Section 6. Quorum. A majority of the members of the Board shall constitute a quorum.
ARTICLE VIII – NOMINATIONS AND ELECTIONS
Section 1. Elections.
Every year there shall be the election of President Elect, Vice-President, Secretary, and Treasurer.
Section 2. Nominations.
a. The Nominating Committee shall present a slate of at least 2 one candidates for each office.
b. Nominating Committee verbally, in writing or by electronic mail. The applications must be received by the Nominating Committee no later than the deadline established according to the approved policies and procedures of the Nominating Committee
c. Active members of NEAD and current members of the Board of Directors are eligible for write-in candidacy for elective directors positions in accordance with approved policies and procedures.
Section 3. Election Procedure.
a. The slate of nominees presented by the Nominating Committee to the voting membership of NEAD shall be placed on ballots, which shall be distributed by mail or electronic means to all eligible voting members of NEAD. Votes are to be cast by the date established by the Nominating Committee and shall be cast in the manner provided by the Nominating Committee, which may include submission by mail or electronic means. Votes received after the deadline established by the Nominating Committee will not be accepted for tally.
b. Election shall be by a simple majority of votes cast.
c. Results of the election shall be announced at the general meeting following the election. The new officers and Board of Directors shall assume their responsibilities on January 1.
ARTICLE IX – COMMITTEES
Section 1. Committees.
Governance Committees shall be Nominating and Bylaws.
Strategic Committees shall be Membership, Professional Education, and Public Relations.
Section 2. General Procedures.
a. The chairs of all committees except the Nominating Committee shall be designated by the Board of Directors. All chairs must be active members.
b. The immediate past-president shall chair the Nominating Committee.

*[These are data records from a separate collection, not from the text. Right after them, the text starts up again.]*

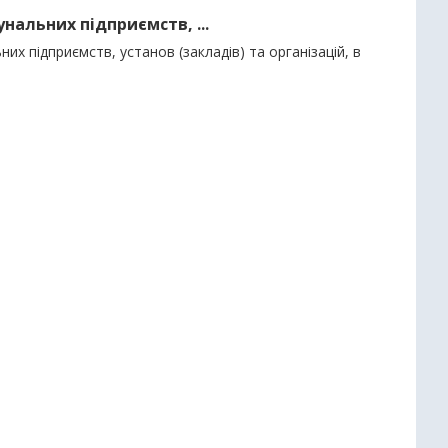
нальних підприємств, ...
их підприємств, установ (закладів) та організацій, в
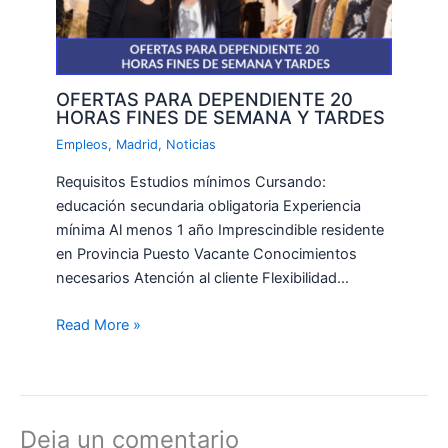
OFERTAS PARA DEPENDIENTE 20
HORAS FINES DE SEMANA Y TARDES
Empleos
,
Madrid
,
Noticias
Requisitos Estudios mínimos Cursando:
educación secundaria obligatoria Experiencia
mínima Al menos 1 año Imprescindible residente
en Provincia Puesto Vacante Conocimientos
necesarios Atención al cliente Flexibilidad…
Read More »
Deja un comentario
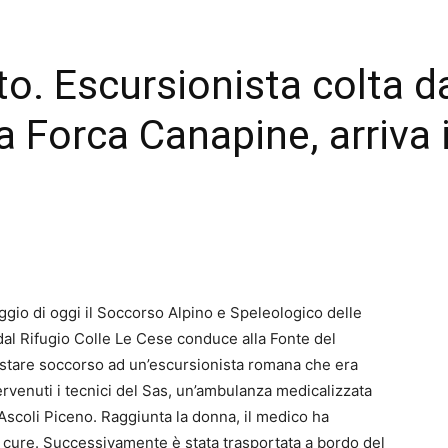
to. Escursionista colta 
 a Forca Canapine, arriva
 di oggi il Soccorso Alpino e Speleologico delle
dal Rifugio Colle Le Cese conduce alla Fonte del
estare soccorso ad un’escursionista romana che era
ervenuti i tecnici del Sas, un’ambulanza medicalizzata
 Ascoli Piceno. Raggiunta la donna, il medico ha
me cure. Successivamente è stata trasportata a bordo del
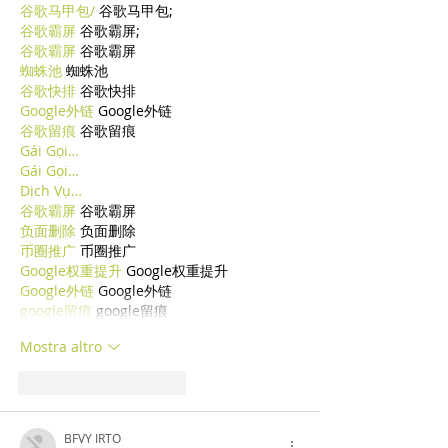
谷歌马甲包/
 谷歌马甲包;
谷歌霸屏
 谷歌霸屏;
谷歌霸屏
 谷歌霸屏
蜘蛛池
 蜘蛛池
谷歌快排
 谷歌快排
Google外链
 Google外链
谷歌留痕
 谷歌留痕
Gái Gọi…
Gái Gọi…
Dịch Vụ…
谷歌霸屏
 谷歌霸屏
负面删除
 负面删除
币圈推广
 币圈推广
Google权重提升
 Google权重提升
Google外链
 Google外链
google留痕
 google留痕
Mostra altro
Mi piace
Rispondi
BFVY IRTO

c. The President shall be an ex-officio member of all committees except the Nominating Committee.
d. Committees report to the Board of Directors and the committee chairperson will present summary of activities upon request and an annual report at the end of the fiscal year.
Section 3. Duties.
a. Membership Committee. Shall periodically review membership requirements; shall assist with membership recruitment; shall review and approve applicants for membership; shall be responsible for completion of the membership roster for general distribution by the Secretary; and shall issue cancellation of membership for non-payment of dues or voluntary cancellation.
b. Professional Education Committee. Shall coordinate education programs for NEAD members and area health professionals.
c. Nominating Committee. Shall be composed of the immediate Past-President as chair and two active members appointed by the Past-President. The committee shall function as specified in Article VIII.
d. Bylaws Committee. Shall review the NEAD bylaws and recommend amendments as necessary.
Section 4. Special Committees. (Ad hoc) may be appointed by the President.
ARTICLE X – DISOLUTION
If this association is dissolved at any time, its assets shall be distributed to similar non-profit organizations to be selected by the Board of Directors.
ARTICLE XI – PARLIAMENTARY AUTHORITY
The rules contained in Robert’s Rules of Order Newly Revised (current edition) shall govern the decisions of NEAD at all levels of the organization in all cases where they do not conflict with the Bylaws of NEAD or the adopted policies and procedures.
ARTICLE XII – AMENDMENTS
Section 1. The Bylaws may be amended at any Regular meeting by a majority vote of the general membership.
Section 2. These Bylaws also may be amended at any business meeting of NEAD on recommendation of the Board of Directors and on unanimous vote of the general membership present and voting.